A business that is co-owned by two people or more than two people is referred to as a partnership. The co-owners of the business are called partners. The co-owners must register the partnership with the state and may need to apply for an occupation license. About 10 percent of all firms are partnerships. Besides of this, in a general partnership, all partners have unlimited liability. That is, the partners are personally liable for all obligations of the firm. Conversely, in a limited partnership, the firm has some limited partners, or partners whose liability is limited to the cash or property they contributed to the partnerships. Limited partners are only investors in the partnership and do not participate in its management, but because they have invested in the business, they share its profits or losses. A limited partnership has one or more general partners, or partners who manage the business, receive a salary, share the profits or losses of the business, and have unlimited liability. The earnings distributed to each partners represent personal income and are subject to personal income taxes collect by the IRS.
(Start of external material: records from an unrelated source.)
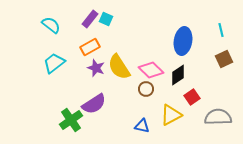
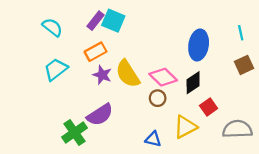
cyan square: (106, 19) -> (113, 21), size x1.5

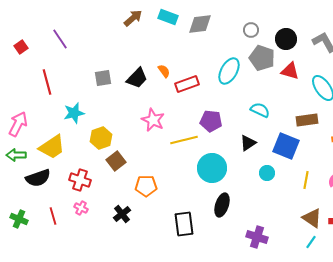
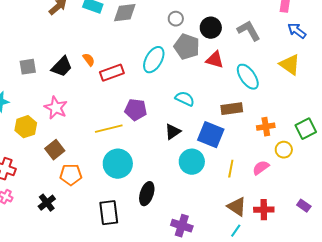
pink star: (153, 120) -> (56, 108), moved
brown square: (116, 161) -> (55, 150), moved
cyan circle: (212, 168) -> (118, 164), moved
cyan circle: (267, 173) -> (192, 162), size x1.6

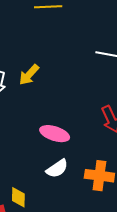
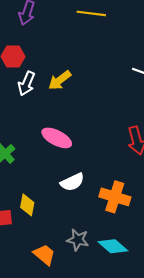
pink ellipse: (55, 134) -> (57, 138), moved

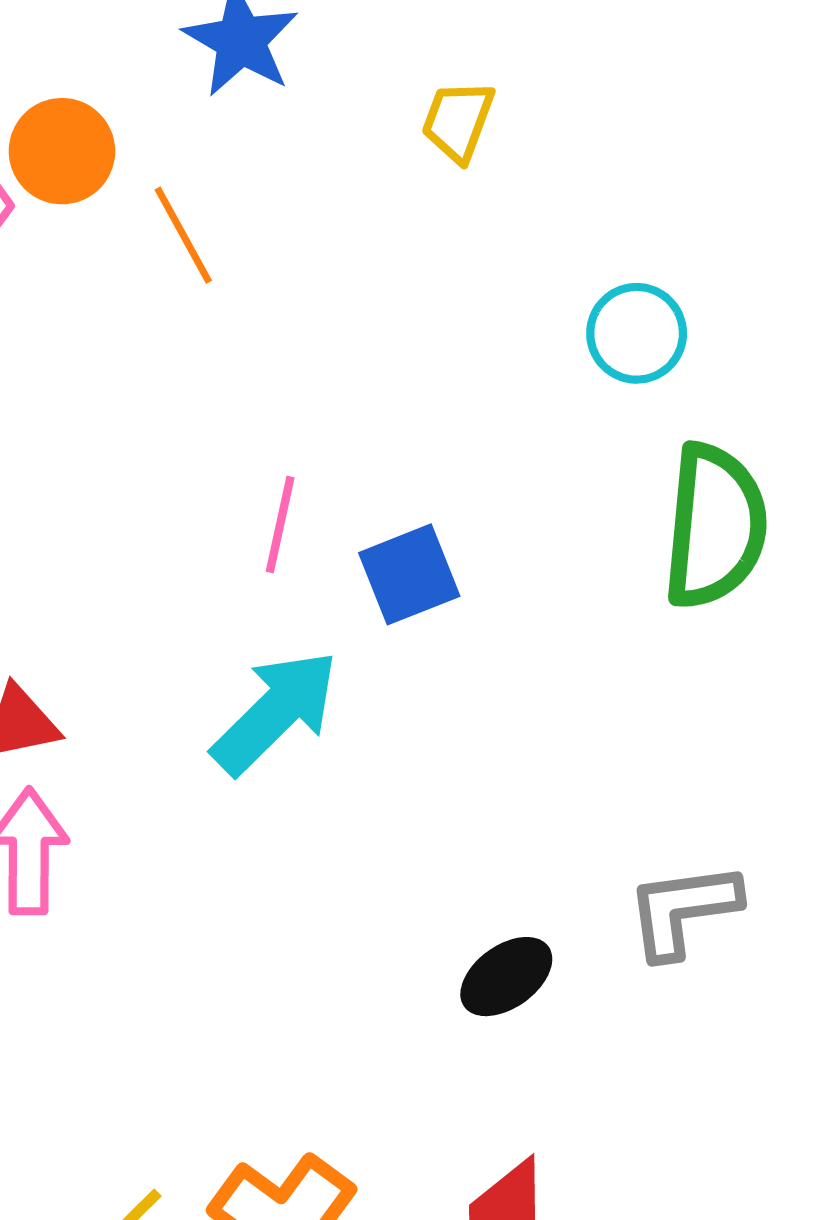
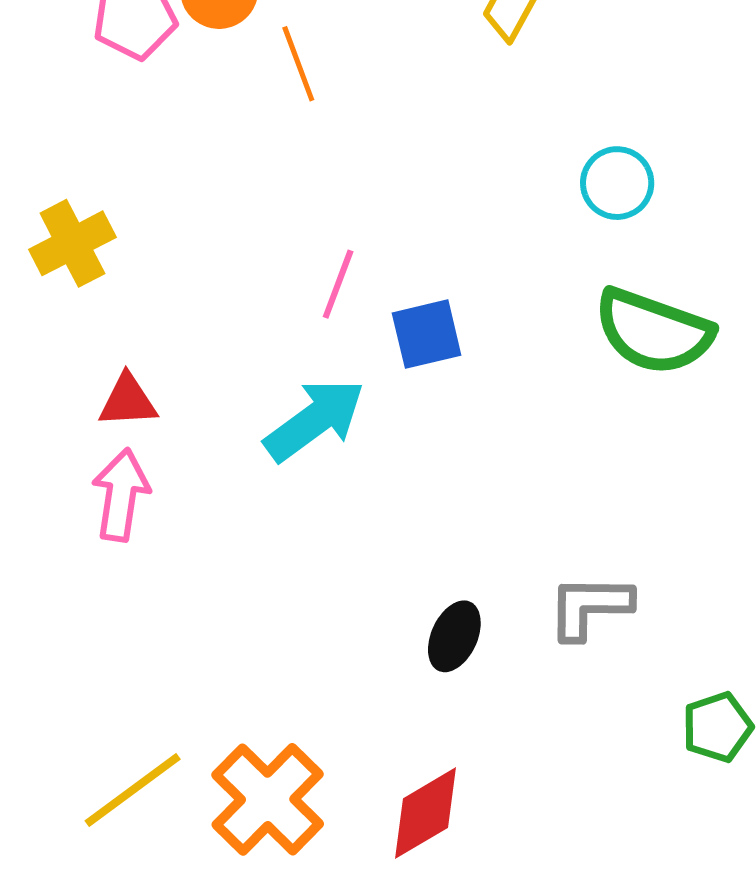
green semicircle: (715, 526) -> (654, 331), turned 96
black ellipse: (506, 977) -> (454, 636), turned -38

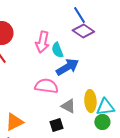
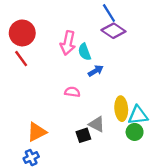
blue arrow: (67, 67) -> (96, 71), size x0.6
pink semicircle: (46, 86) -> (72, 92), size x0.6
gray triangle: (68, 106) -> (97, 124), moved

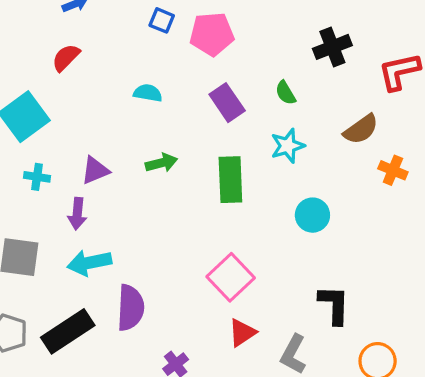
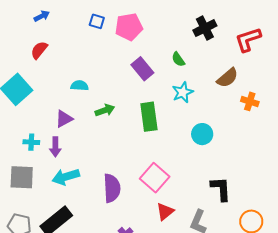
cyan semicircle: (148, 93) -> (80, 86), moved
cyan cross: (37, 177) -> (31, 142), moved
purple semicircle: (131, 308) -> (112, 188), moved

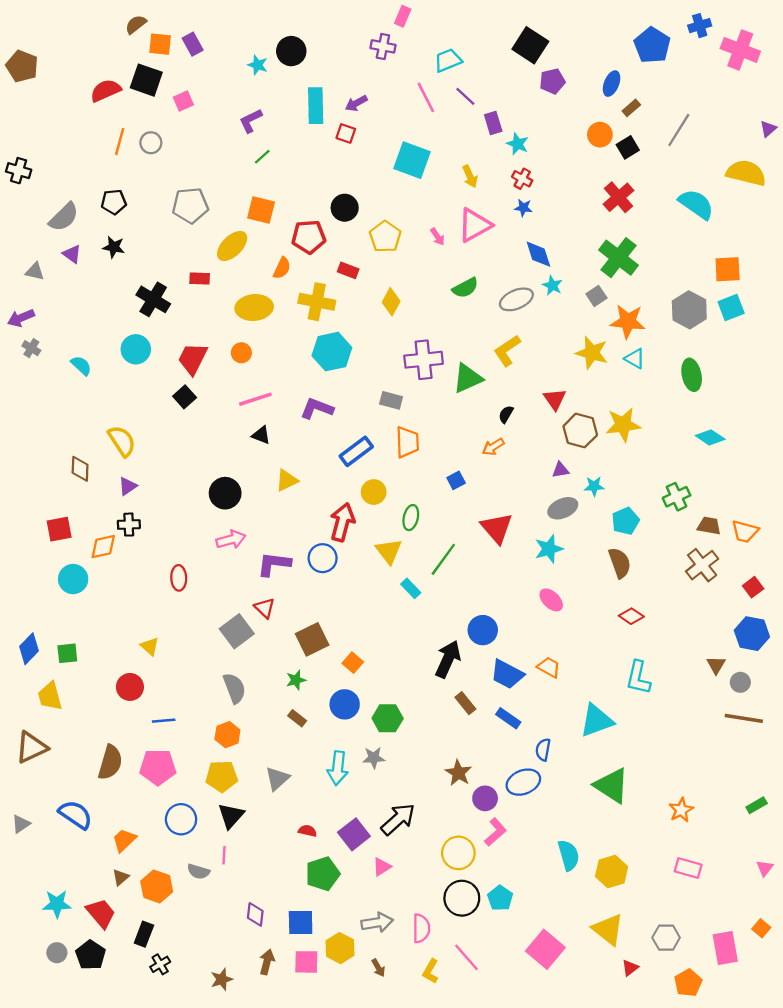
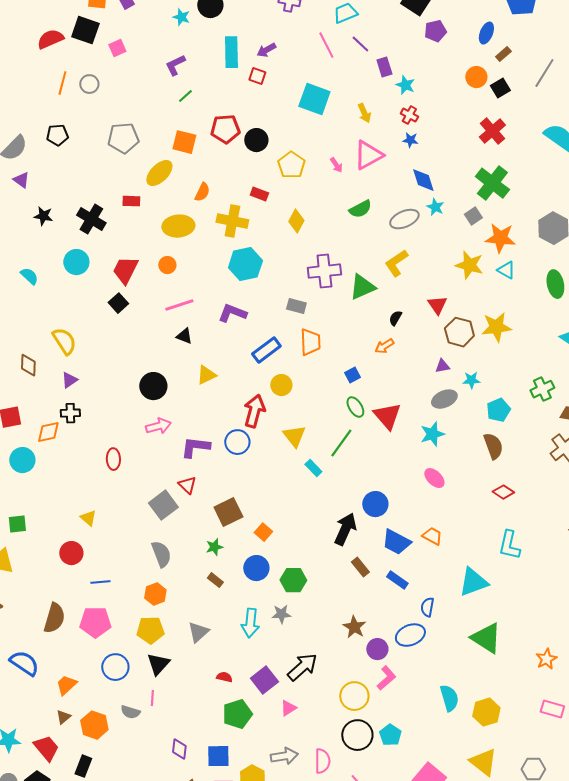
red pentagon: (309, 237) -> (225, 129), moved
black star: (114, 247) -> (43, 216), moved
green ellipse: (411, 518) -> (355, 407), moved, turned -45

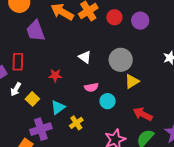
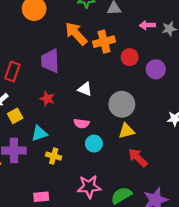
purple trapezoid: (36, 31) -> (50, 61), moved
white triangle: (85, 57) -> (85, 89), turned -32
red arrow: (143, 114) -> (138, 158), moved
yellow cross: (76, 123) -> (54, 156), turned 32

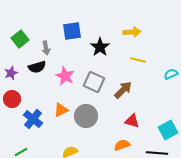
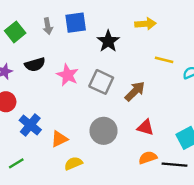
gray arrow: (46, 48) -> (48, 26), moved
yellow line: (138, 60) -> (164, 60), moved
orange triangle: (61, 110) -> (59, 139), moved
gray circle: (86, 116) -> (104, 131), moved
orange semicircle: (122, 145) -> (148, 158), moved

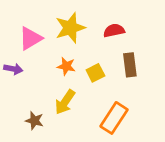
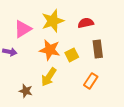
orange star: (66, 66) -> (50, 50), size x1.5
orange rectangle: (114, 118) -> (91, 81), moved, size x0.7

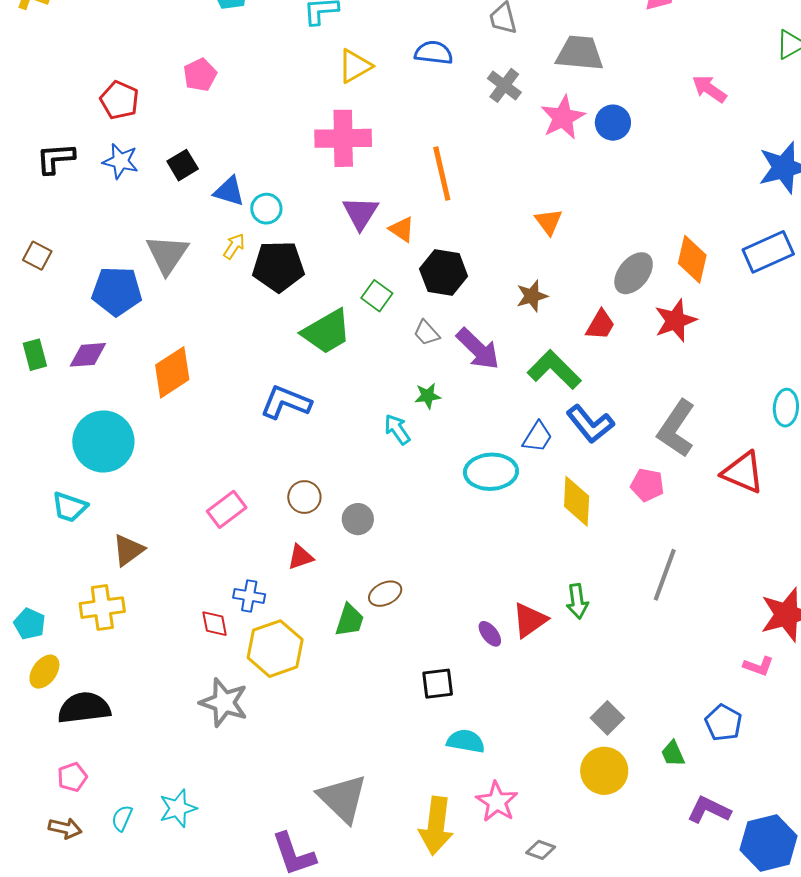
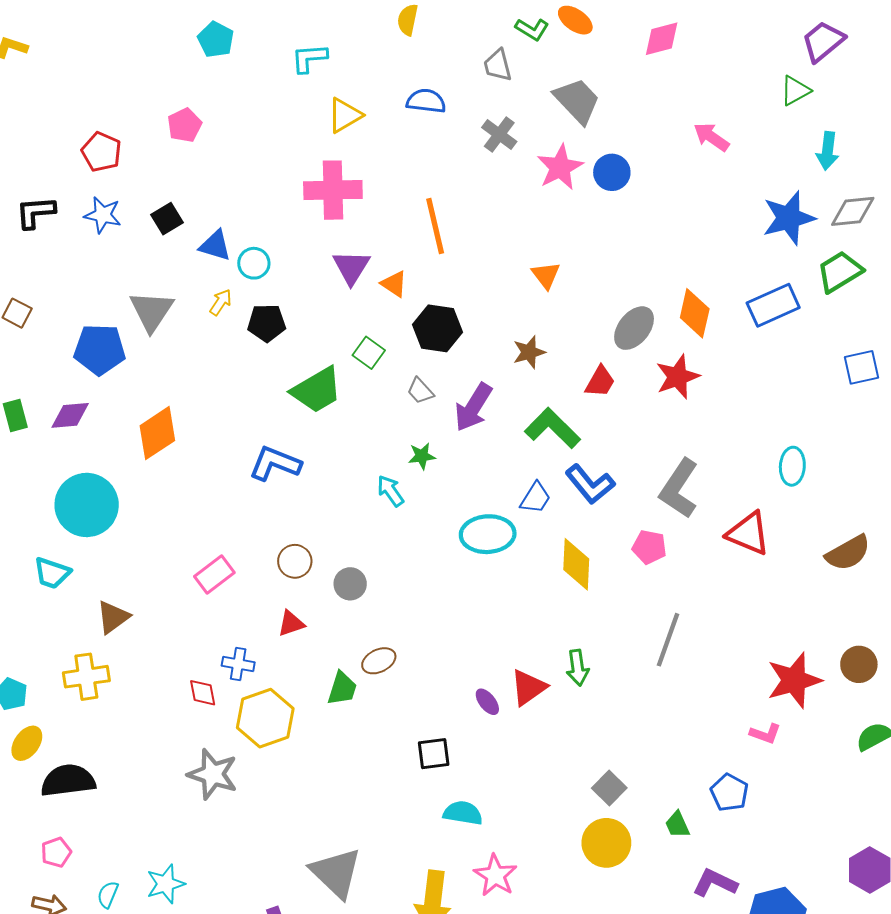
gray trapezoid: (580, 53) -> (577, 101), turned 42
black pentagon: (278, 266) -> (267, 323), size x0.7
purple arrow: (478, 349) -> (473, 407), turned 78

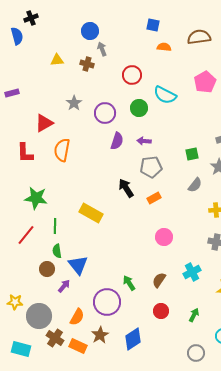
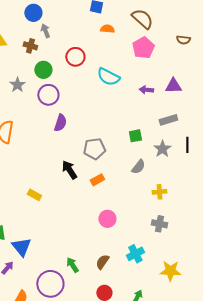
brown semicircle: (199, 37) -> (142, 19), turned 50
pink pentagon: (205, 82) -> (143, 48), moved
green circle: (139, 108) -> (43, 70), moved
purple arrow: (144, 141) -> (146, 90), moved
yellow rectangle: (91, 213) -> (34, 195), size x0.6

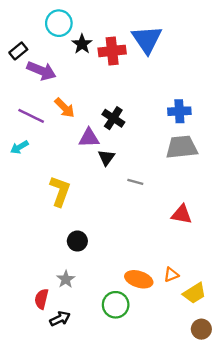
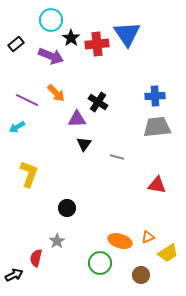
purple arrow: (41, 71) -> (51, 56), moved
black triangle: (106, 158) -> (84, 144), moved
yellow L-shape: (60, 191) -> (29, 174), moved
black arrow: (60, 319) -> (14, 275), moved
brown circle: (201, 329) -> (141, 275), moved

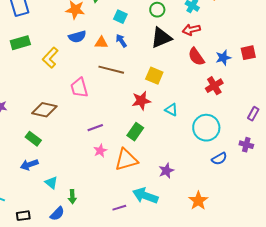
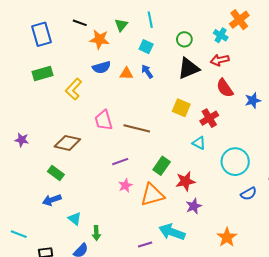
blue star: (223, 58) -> (253, 100), moved
brown line: (111, 70) -> (137, 128), moved
red cross: (214, 86) -> (209, 118), moved
red star: (141, 101) -> (185, 181), moved

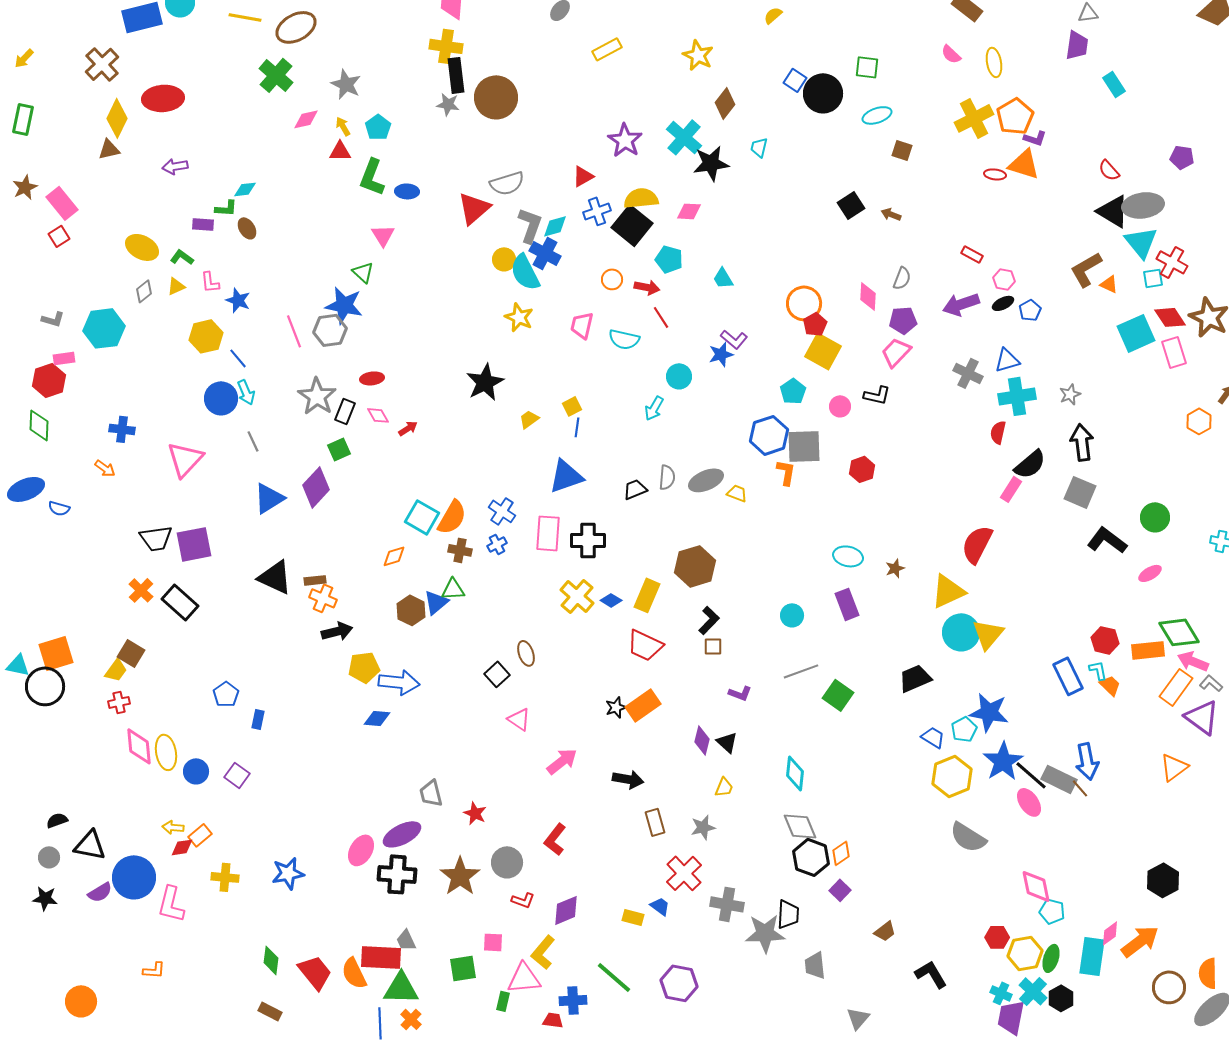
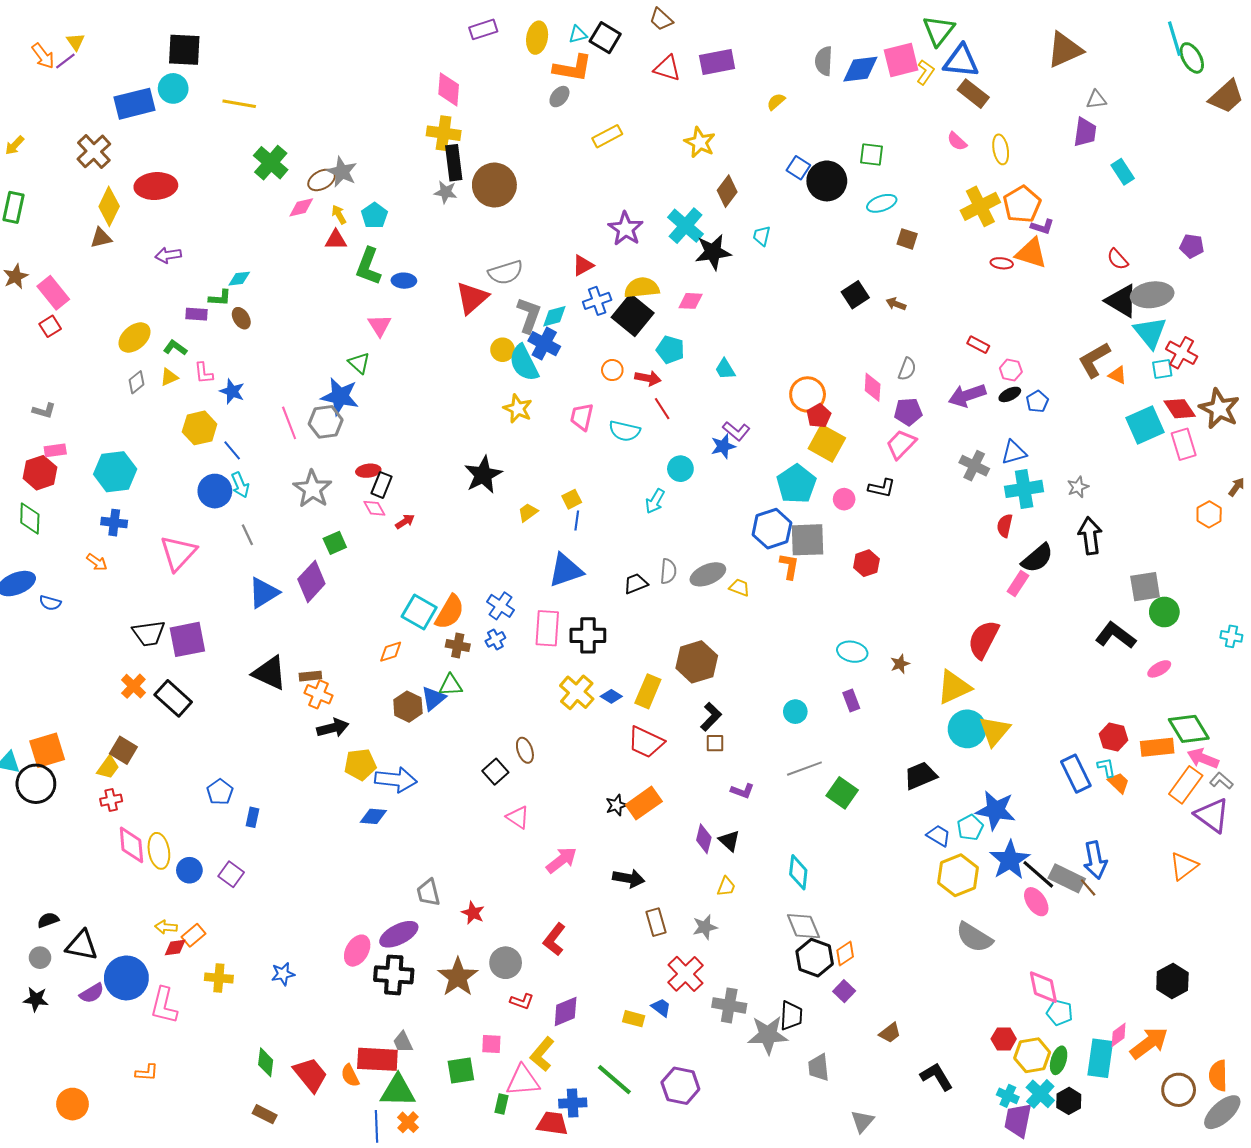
brown ellipse: (296, 27) -> (322, 180), moved, size x0.7
yellow ellipse: (142, 247) -> (135, 338), turned -68
cyan hexagon: (104, 328) -> (115, 472), moved
cyan pentagon: (793, 391) -> (796, 484), size x1.5
black rectangle: (345, 411) -> (382, 485), moved
gray square: (1080, 492) -> (1145, 587), moved, turned -32
purple rectangle: (847, 604) -> (851, 700), size x0.7
blue star: (288, 873) -> (283, 974), size x0.7
orange semicircle: (354, 973) -> (350, 1076), size x0.7
red trapezoid: (553, 1020) -> (552, 1123), size x1.5

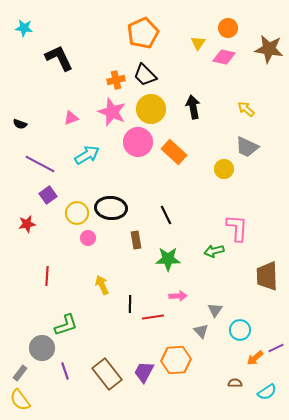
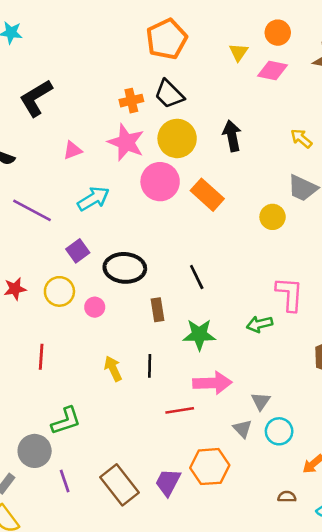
black L-shape: (59, 58) -> (36, 98), moved, turned -96
purple square: (48, 195) -> (78, 251), moved
yellow circle: (77, 213) -> (59, 291), moved
pink arrow: (178, 296) -> (212, 383), size x1.6
black line: (130, 304) -> (150, 366), moved
cyan circle: (240, 330) -> (279, 431), moved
Disadvantages of Partnerships
- Lack of Continuity: If one partner dies, complications arise. Partnership interest is often nontransferable through inheritance because the remaining partner may not want to be in a partnership with the person who inherits the deceased partner’s interest. Partners can make provisions in the partnership agreement to avoid dissolution due to death if all parties agree to accept as partners those who inherit the deceased’s interest.
- Control is shared: The decision making in a partnership must be shared. If the partners disagree about how the business should be run, business and personal relationships may be destroyed. Some owners of firms do not have the skills to manage a business.
- Unlimited Liability: General partners in a partnership are subject to unlimited liability, just like sole proprietors.
- Profits Are Shared: Any profits that the partnership generates must be shared among all partners. The more partners there are, the smaller the amount of a given level of profits that will be distributed to any individual partner.
Sole Proprietorship vs Partnership
Sole Proprietorship is better than Partnerships. Besides that, it is lower taxes because the earnings in a proprietorship are considered to be personal incomes, they may be subject to lower taxes than those imposed on some other forms of business ownership. Other than that, Sole Proprietors make us easy and quickly do decision and making authority. Because the sole proprietor is in total control of the operations, he or she can respond quickly to changes, which is an asset in a rapidly shifting market. The freedom to set the company’s course of action is a major motivational force. For those who thrive on the enjoyment of seeking new proprietors thrive on the feeling of control they have over their personal financial futures and the recognition they earn as the owners of their business. Other than that, Sole proprietors is much more better than Partnerships because of Partnerships much more disadvantages then Sole Proprietors. If one partner dies, complications arise. Partnership interest is often nontransferable through inheritance because the remaining partner may not want to be in a partnership with the person who inherits the deceased partner’s interest. Partners can make provisions in the partnership agreement to avoid dissolution due to death if all parties agree to accept as partners those who inherit the deceased’s interest.